Training faster-rcnn on multiple gpus on single node

smadan · October 4, 2019, 2:36am

I am getting started with torch, and trying to understand the object detection support in it using https://pytorch.org/tutorials/intermediate/torchvision_tutorial.html

I am having trouble paralleilizing the faster-rcnn model. I get the following error when running train_one_epoch in engine.py,

RuntimeError: chunk expects at least a 1-dimensional tensor (chunk at /pytorch/aten/src/ATen/native/TensorShape.cpp:188)

What am I doing wrong?

I parallelized using the following,

backbone = torchvision.models.resnet50(pretrained=True) # commented out torch.flatten
backbone.avgpool = torch.nn.Identity()
backbone.fc = torch.nn.Identity()
backbone.out_channels = 2048

model = FasterRCNN(backbone=backbone,
rpn_anchor_generator=anchor_generator,
box_roi_pool=roi_align,
num_classes=81)

device = torch.device(“cuda”) if torch.cuda.is_available() else torch.device(“cpu”)
model.to(device)
parallel_model = torch.nn.DataParallel(model) # need to first freeze batch norm

Debugging with pdb seems to suggest that it is trying to scatter “image_id” in the target dictionary. I thought I was applying torch.nn.DataParallel in the wrong place, so looked at https://github.com/pytorch/vision/blob/master/references/detection/train.py, but it seems fine.

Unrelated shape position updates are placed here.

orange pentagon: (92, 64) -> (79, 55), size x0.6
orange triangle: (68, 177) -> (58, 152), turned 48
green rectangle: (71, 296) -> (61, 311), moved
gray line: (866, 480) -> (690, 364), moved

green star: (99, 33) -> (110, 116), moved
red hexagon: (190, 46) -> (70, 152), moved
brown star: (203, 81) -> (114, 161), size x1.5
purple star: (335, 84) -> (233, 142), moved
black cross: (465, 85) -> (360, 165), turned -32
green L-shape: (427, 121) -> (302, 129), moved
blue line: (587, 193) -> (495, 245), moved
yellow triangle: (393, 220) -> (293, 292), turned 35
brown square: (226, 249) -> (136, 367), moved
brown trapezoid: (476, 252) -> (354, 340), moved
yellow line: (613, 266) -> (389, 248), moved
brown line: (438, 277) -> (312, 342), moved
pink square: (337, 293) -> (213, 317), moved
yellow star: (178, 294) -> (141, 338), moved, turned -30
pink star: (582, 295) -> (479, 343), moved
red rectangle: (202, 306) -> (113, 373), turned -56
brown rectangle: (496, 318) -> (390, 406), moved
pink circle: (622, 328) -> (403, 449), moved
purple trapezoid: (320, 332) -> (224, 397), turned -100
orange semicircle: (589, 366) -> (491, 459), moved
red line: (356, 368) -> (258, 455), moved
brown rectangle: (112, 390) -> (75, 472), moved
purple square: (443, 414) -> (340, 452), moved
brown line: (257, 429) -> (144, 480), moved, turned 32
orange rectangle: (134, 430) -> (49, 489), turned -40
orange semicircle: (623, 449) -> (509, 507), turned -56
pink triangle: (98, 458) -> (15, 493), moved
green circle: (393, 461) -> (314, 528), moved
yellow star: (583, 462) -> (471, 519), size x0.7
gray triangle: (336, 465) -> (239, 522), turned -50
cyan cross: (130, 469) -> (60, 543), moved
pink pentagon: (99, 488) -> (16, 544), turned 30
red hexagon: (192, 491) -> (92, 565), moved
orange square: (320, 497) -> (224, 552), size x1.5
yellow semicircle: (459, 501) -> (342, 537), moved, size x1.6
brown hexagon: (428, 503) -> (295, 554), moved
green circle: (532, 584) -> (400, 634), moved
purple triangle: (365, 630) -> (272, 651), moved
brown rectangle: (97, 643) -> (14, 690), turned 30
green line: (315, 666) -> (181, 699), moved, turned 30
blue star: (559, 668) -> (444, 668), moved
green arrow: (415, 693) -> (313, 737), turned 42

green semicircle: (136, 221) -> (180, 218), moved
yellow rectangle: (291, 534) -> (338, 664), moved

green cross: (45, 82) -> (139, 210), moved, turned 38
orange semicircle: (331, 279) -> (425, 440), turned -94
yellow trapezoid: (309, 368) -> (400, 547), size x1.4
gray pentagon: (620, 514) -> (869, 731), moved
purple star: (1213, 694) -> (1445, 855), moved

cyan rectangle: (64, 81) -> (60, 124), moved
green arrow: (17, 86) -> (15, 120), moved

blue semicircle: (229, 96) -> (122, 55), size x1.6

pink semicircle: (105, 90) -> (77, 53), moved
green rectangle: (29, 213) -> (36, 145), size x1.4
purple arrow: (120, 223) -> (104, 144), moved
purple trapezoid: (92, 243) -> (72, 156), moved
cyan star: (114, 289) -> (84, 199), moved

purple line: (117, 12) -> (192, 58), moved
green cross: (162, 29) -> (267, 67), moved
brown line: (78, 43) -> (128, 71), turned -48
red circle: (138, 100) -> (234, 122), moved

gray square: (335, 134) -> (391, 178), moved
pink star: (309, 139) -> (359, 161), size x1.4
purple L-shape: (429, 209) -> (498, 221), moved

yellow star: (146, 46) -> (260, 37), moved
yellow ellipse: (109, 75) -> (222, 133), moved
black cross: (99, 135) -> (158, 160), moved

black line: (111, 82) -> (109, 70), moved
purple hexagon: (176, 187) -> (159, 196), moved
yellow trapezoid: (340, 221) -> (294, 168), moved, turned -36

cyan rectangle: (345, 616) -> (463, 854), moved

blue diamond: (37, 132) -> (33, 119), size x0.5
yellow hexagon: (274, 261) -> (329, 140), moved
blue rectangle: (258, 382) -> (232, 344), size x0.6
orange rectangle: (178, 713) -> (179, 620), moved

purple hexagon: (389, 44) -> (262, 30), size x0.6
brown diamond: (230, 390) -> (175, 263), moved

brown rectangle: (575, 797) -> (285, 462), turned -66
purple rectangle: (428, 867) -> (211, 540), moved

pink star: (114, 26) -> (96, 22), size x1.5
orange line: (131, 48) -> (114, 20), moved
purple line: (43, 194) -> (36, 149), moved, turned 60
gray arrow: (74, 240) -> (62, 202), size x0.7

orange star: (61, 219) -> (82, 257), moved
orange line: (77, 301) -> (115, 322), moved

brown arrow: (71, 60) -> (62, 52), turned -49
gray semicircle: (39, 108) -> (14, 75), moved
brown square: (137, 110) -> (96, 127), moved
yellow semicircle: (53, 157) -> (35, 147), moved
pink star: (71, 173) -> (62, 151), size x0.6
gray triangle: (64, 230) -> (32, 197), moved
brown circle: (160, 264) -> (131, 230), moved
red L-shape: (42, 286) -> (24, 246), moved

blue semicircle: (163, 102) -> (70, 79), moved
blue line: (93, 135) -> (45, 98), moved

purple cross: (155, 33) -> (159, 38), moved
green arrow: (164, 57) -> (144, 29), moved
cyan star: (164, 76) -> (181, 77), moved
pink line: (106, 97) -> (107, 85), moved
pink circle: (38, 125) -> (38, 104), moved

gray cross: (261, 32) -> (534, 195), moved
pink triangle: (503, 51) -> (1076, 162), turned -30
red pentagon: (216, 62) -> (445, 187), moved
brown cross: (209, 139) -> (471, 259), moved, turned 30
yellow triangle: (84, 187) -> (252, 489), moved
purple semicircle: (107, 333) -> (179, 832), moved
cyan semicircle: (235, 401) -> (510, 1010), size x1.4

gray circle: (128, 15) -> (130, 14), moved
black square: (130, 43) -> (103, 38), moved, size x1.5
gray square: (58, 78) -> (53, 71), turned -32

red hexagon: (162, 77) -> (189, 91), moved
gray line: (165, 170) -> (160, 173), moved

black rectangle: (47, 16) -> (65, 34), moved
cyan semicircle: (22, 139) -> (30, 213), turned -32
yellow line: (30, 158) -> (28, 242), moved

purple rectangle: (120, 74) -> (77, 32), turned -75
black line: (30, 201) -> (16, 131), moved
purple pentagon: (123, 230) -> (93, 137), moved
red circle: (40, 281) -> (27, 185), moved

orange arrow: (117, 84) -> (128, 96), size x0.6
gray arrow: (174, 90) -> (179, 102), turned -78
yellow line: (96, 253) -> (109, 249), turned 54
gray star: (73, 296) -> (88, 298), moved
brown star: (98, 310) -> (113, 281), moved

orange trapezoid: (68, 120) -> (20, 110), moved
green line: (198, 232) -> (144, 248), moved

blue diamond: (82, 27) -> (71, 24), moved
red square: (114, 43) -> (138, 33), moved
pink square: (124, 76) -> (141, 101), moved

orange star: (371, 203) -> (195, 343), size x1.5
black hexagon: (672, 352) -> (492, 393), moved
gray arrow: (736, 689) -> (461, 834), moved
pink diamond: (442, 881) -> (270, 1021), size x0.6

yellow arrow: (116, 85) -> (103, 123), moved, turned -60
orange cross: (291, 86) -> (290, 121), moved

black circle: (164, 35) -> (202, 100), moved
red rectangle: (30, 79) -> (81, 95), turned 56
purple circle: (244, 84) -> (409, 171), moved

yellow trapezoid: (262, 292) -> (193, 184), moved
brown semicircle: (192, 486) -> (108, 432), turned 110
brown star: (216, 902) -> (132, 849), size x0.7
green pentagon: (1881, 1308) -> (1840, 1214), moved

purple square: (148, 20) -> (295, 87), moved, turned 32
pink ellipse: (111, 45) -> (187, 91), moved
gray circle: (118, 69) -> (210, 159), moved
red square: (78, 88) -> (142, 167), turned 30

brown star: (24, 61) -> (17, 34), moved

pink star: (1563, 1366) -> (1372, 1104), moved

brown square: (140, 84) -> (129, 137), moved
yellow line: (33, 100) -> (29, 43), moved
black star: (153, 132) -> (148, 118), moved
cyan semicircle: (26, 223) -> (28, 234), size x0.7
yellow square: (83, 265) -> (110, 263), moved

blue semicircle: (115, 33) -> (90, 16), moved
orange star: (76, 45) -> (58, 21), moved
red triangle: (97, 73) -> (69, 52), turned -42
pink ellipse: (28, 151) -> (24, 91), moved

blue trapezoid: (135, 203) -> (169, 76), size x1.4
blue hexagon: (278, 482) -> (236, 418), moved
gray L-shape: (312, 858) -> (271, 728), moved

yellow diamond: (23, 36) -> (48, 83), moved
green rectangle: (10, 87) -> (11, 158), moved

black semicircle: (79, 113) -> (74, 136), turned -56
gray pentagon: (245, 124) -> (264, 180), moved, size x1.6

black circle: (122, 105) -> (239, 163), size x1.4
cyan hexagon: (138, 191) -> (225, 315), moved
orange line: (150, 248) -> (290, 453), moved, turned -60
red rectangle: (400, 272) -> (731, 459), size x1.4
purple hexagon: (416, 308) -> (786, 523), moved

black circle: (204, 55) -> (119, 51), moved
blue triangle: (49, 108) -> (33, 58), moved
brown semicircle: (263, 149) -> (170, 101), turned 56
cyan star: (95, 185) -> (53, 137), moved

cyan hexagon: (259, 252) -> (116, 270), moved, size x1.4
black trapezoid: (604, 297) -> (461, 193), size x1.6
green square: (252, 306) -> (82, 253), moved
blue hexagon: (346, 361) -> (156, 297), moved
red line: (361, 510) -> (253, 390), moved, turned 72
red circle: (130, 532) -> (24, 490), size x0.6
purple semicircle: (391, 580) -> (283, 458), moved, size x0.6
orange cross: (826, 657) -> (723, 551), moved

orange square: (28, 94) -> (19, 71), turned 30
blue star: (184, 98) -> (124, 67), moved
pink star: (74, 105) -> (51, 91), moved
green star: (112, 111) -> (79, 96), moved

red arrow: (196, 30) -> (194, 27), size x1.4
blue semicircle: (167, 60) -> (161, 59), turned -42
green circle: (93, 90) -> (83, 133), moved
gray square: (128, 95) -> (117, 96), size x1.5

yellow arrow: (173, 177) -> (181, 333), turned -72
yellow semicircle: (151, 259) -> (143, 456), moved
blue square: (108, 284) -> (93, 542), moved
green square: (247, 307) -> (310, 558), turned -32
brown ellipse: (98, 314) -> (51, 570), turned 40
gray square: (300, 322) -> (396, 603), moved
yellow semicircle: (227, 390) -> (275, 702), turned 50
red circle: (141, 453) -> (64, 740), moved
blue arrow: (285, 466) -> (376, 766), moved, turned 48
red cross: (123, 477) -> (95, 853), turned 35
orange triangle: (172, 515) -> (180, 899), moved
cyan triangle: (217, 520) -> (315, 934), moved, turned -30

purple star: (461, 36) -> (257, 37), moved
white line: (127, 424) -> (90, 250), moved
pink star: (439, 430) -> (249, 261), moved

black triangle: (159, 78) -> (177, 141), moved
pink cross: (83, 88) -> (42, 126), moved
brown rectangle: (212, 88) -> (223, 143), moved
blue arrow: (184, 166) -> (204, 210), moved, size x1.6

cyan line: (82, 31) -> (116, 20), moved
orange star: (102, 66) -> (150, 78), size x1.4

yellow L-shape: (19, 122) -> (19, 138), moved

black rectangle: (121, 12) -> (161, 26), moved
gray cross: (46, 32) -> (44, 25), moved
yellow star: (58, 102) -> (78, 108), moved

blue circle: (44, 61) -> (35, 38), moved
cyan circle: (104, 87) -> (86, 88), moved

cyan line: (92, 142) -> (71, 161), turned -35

I also unsuccessfully tried using torch.nn.parallel.DistributedDataParallel in the following way,
torch.distributed.init_process_group(backend=‘nccl’, world_size=1, rank=0)
parallel_model = torch.nn.parallel.DistributedDataParallel(model, device_ids=[0])
python3 -m torch.distributed.launch --nproc_per_node=1 --use_env train_faster_rcnn.py

ptrblck · October 4, 2019, 8:22pm

Could you post the shapes of the data you are passing to the model after wrapping it in nn.DataParallel?

smadan · October 4, 2019, 8:58pm

On line 27 in “train_one_epoch” in “engine.py”, just after,

“for images, targets in metric_logger.log_every(data_loader, print_freq, header):”

(Pdb) p type(images)
<class ‘tuple’>
(Pdb) p type(targets)
<class ‘tuple’>
(Pdb) p images[0].shape
torch.Size([3, 640, 426])
(Pdb) p images[1].shape
torch.Size([3, 427, 640])
(Pdb) p type(targets[0])
<class ‘dict’>
(Pdb) p targets[0].keys()
dict_keys([‘boxes’, ‘labels’, ‘image_id’, ‘area’, ‘iscrowd’])
(Pdb) p targets[0][‘boxes’]
tensor([[ 2.8600, 0.0000, 426.0000, 640.0000],
[122.5200, 2.1600, 412.2500, 395.6800],
[113.8600, 346.6700, 225.6200, 386.8300]])

ptrblck · October 4, 2019, 9:15pm

I’m not sure, if nn.DataParallel works with tuples (of tensors or dicts).
CC @fmassa who might know, how to properly use data parallel for segmentation models.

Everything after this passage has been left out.